OCR (Optical Character Recognition)

This technology reads and records characters (text and numbers) from an image.  Modern data capture apps add a layer of artificial intelligence to this to make it easier to work with.

IDP/IDC – Intelligent Document Processing/Capture

This technology reads and records characters (text and numbers) from an image.  Modern data capture apps add a layer of artificial intelligence to this to make it easier to work with.

Free Text

This is unstructured, unrestricted text (not confined to forms or fields) – such as that found in the body of an email or within a report.

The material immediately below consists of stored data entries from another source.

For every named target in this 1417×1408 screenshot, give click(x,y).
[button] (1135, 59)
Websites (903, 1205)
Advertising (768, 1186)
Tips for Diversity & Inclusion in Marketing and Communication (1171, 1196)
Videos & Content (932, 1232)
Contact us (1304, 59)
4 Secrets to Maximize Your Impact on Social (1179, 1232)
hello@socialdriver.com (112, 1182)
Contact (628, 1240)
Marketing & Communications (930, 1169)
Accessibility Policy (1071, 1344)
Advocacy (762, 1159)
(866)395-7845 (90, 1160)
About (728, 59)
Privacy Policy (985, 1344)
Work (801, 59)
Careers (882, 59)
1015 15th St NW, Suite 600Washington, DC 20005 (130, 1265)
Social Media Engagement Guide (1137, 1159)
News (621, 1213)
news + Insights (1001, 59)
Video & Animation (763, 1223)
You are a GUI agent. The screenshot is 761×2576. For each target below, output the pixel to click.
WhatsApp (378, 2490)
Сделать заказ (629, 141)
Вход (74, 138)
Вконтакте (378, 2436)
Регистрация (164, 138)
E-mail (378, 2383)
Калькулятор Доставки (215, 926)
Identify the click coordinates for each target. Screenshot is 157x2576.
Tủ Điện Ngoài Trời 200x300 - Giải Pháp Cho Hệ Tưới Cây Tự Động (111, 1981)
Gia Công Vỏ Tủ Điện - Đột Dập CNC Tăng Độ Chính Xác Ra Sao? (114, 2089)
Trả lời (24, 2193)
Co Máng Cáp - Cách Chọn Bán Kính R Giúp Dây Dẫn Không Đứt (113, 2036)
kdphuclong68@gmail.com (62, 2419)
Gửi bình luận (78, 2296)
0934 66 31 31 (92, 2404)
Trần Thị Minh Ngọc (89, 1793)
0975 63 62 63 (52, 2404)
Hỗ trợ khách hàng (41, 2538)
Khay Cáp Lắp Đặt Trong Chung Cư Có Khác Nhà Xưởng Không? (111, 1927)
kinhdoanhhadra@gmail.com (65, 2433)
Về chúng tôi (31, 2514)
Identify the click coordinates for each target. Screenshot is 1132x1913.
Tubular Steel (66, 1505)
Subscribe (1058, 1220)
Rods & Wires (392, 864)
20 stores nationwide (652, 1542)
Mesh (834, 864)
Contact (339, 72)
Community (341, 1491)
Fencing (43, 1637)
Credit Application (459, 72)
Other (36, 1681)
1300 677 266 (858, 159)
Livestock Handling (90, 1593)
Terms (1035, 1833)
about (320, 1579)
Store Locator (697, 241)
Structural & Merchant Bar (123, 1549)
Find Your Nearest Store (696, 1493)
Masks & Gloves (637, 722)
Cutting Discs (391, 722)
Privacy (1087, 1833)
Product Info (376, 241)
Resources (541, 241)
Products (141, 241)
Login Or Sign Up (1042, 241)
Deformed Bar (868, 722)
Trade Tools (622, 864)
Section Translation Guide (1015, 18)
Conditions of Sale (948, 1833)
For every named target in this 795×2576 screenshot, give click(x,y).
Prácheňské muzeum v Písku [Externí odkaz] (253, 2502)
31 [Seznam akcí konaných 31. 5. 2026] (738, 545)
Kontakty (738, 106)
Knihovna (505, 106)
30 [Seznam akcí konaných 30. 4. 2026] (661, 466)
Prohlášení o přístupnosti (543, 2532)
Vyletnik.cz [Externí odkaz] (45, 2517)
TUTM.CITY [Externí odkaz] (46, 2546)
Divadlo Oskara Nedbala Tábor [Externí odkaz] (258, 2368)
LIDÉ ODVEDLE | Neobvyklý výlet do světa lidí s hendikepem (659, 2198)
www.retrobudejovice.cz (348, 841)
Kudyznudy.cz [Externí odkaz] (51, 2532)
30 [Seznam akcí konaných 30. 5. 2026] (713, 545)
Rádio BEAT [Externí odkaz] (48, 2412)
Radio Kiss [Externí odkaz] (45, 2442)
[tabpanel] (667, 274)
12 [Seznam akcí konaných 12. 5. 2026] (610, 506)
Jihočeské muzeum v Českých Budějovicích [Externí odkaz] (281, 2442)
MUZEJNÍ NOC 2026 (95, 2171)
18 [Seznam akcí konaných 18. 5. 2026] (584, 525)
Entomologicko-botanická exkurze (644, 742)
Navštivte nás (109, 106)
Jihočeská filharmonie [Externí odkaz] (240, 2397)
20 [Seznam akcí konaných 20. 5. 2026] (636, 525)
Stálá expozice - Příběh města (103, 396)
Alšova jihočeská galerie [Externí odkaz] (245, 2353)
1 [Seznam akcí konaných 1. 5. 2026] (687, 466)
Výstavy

Remote Desktop/Server/Screen Reading

This is a technology used to access applications and computers remotely from a device such as a desktop, laptop or phone.

Artificial intelligence

Artificial Intelligence is a specific field of computer engineering that focuses on creating systems capable of gathering data and making decisions and/or solving problems. An example of basic AI is a computer that can take 1000 photos of cats for input, determine what makes them similar, and then find photos of cats on the internet. The computer has learned, as best as it can, what a photo of a cat looks like and uses this new intelligence to find things that are similar.


Autonomy means that an AI programme doesn’t need help from people. Driverless cars illustrate the term “autonomous” in varying degrees. Level four autonomy represents a vehicle that doesn’t need a steering wheel or pedals: it doesn’t need a human inside of it to operate at full capacity. If we ever have a vehicle that can operate without a driver, and also doesn’t need to connect to any grid, server, GPS, or other external source in order to function it’ll have reached level five autonomy.

Anything beyond that would be called sentient, and despite the leaps that have been made recently in the field of AI, the singularity (an event representing an AI that becomes self-aware) is purely theoretical at this point.


These are rules, formulas or commands that tell a computer what to do - repeatedly. A simple algorithm is the one we use at traffic lights: green for go, red for stop, etc. We apply this algorithm repeatedly when we’re driving in the city. Algorithms for process automation are far more complex. They handle more variables. At the traffic lights we deal with three variables: red, orange and green. In computer algorithms we can have hundreds of variables. This makes algorithms incredibly useful when combined with today’s digital processing power. It makes machine learning possible, which in turn makes our bots better at what they do.

Machine learning

The meat and potatoes of AI is machine learning — in fact it’s typically acceptable to substitute the terms artificial intelligence and machine learning for one another. They aren’t quite the same, however, but connected.

Machine learning is the process by which an AI uses algorithms to perform artificial intelligence functions. It’s the result of applying rules to create outcomes through an AI.